Today for testing purposes....I even watched an movie from the samba server of the raspberry on my pc. mkv 2016p sometimes the hickup arrive, but they take less time... most of the time no hickups (this is what I made to test the behavour of the raspberry...

still using the old mqtt that you made. I believe.... it works!

That log is from the Virtual machine with 8 gigas... not the raspberry... I used the pc to test if I needed to buy an NUC PC ... nop... it's similar, so I returned to raspberry, and it's fine now (cut from the outside... )

zambujal commented 3 years ago

still ok even with more data and more identities... :D the double!

zambujal commented 3 years ago

I tried the mosquitto normal client... and it took 2 minutes to get off the line, so it was not hackers... now I know why homeassistant forced sometimes to reboot my raspberry... it was allways the mosquito clent...

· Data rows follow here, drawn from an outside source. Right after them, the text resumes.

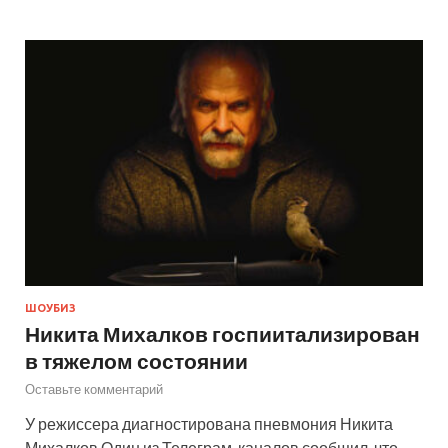
ШОУБИЗ
Никита Михалков госпиитализирован
в тяжелом состоянии
Оставьте комментарий
У режиссера диагностирована пневмония Никита
Михалков Один из Телеграм-каналов сообщил, что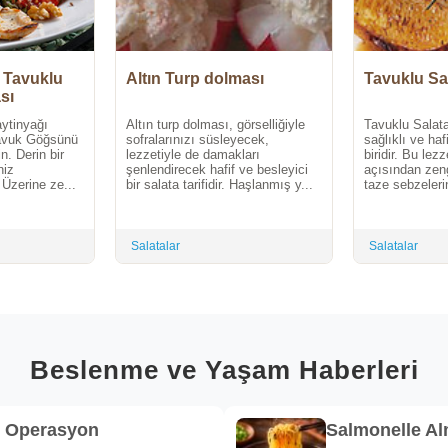
i Tavuklu
Altın Turp dolması
Tavuklu Sa
sı
aytinyağı
Altın turp dolması, görselliğiyle
Tavuklu Salata
Tavuk Göğsünü
sofralarınızı süsleyecek,
sağlıklı ve ha
n. Derin bir
lezzetiyle de damakları
biridir. Bu lezze
niz
şenlendirecek hafif ve besleyici
açısından zeng
. Üzerine ze...
bir salata tarifidir. Haşlanmış y...
taze sebzelerin
Salatalar
Salatalar
Beslenme ve Yaşam Haberleri
k Operasyon
Salmonelle A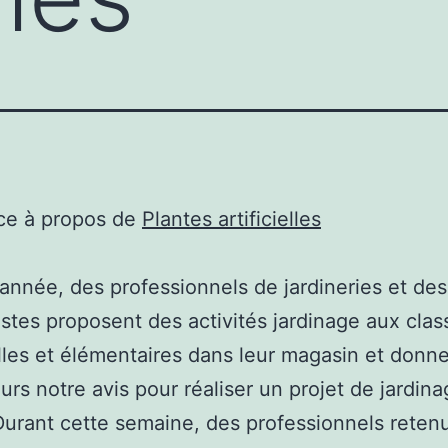
ce à propos de
Plantes artificielles
nnée, des professionnels de jardineries et des
istes proposent des activités jardinage aux clas
les et élémentaires dans leur magasin et donn
urs notre avis pour réaliser un projet de jardina
 Durant cette semaine, des professionnels reten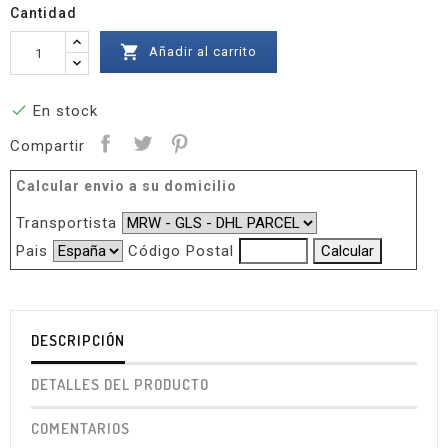
Cantidad

Añadir al carrito

En stock
Compartir
Calcular envio a su domicilio
Transportista
Pais
Código Postal
DESCRIPCIÓN
DETALLES DEL PRODUCTO
COMENTARIOS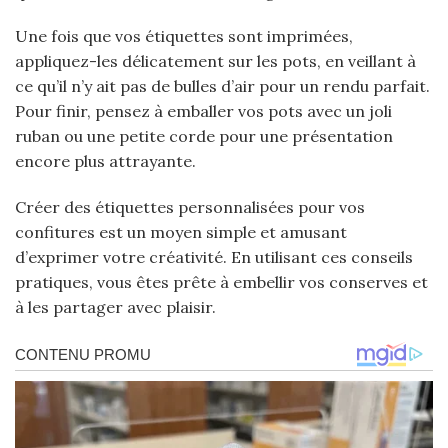
Une fois que vos étiquettes sont imprimées,
appliquez-les délicatement sur les pots, en veillant à
ce qu’il n’y ait pas de bulles d’air pour un rendu parfait.
Pour finir, pensez à emballer vos pots avec un joli
ruban ou une petite corde pour une présentation
encore plus attrayante.
Créer des étiquettes personnalisées pour vos
confitures est un moyen simple et amusant
d’exprimer votre créativité. En utilisant ces conseils
pratiques, vous êtes prête à embellir vos conserves et
à les partager avec plaisir.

The deprecated client, is a lot more difficult to configure to work... don't know why... but it does the job 2 days without dropping... 3x the identities, and I am making some visual enhancements, like using images in homeassistant... I believe this problem is old... I saw an ton of people witrh the same thing... but... it works sometimes.,.. weird. Homeassistant doesn't crash but neither the mosquitto... it lingers ... this one is a lot more robust...

zambujal commented 3 years ago

The biggest problem is not that it failes

/bin/auth_srv.sh: line 14: echo: write error: Broken pipe /bin/auth_srv.sh: line 14: echo: write error: Broken pipe 1547936026: Socket error on client xxxxx, disconnecting.

The biggest problem is nothing reconnects after... and that is an problem.